Dataset excerpts

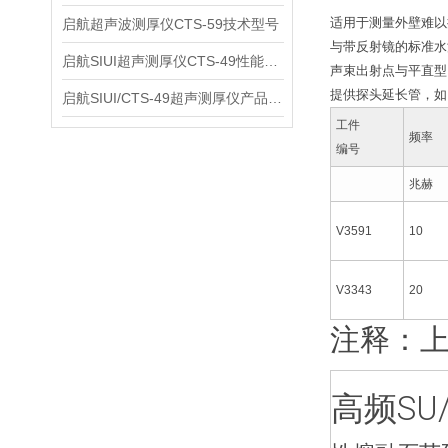
适用于测量外壁难以
启航超声波测厚仪CTS-59技术型号
与带反射镜的标准水
启航SIUI超声测厚仪CTS-49性能应用
声束出射点与平直型Mic
提供探头延长管，如
启航SIUI/CTS-49超声测厚仪产品介绍
工件
频率
编号
兆赫
V3591
10
V3343
20
注释：上
高频SU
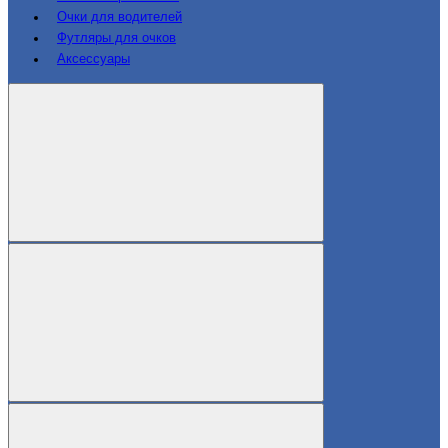
Очки для водителей
Футляры для очков
Аксессуары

[What is being asked] Your copy of the records above should be exact and contain no pictures.

[Task output]
适用于测量外壁难以
启航超声波测厚仪CTS-59技术型号
与带反射镜的标准水
启航SIUI超声测厚仪CTS-49性能应用
声束出射点与平直型Mic
提供探头延长管，如
启航SIUI/CTS-49超声测厚仪产品介绍
工件
频率
编号
兆赫
V3591
10
V3343
20
注释：上
高频SU
Очки для водителей
Футляры для очков
Аксессуары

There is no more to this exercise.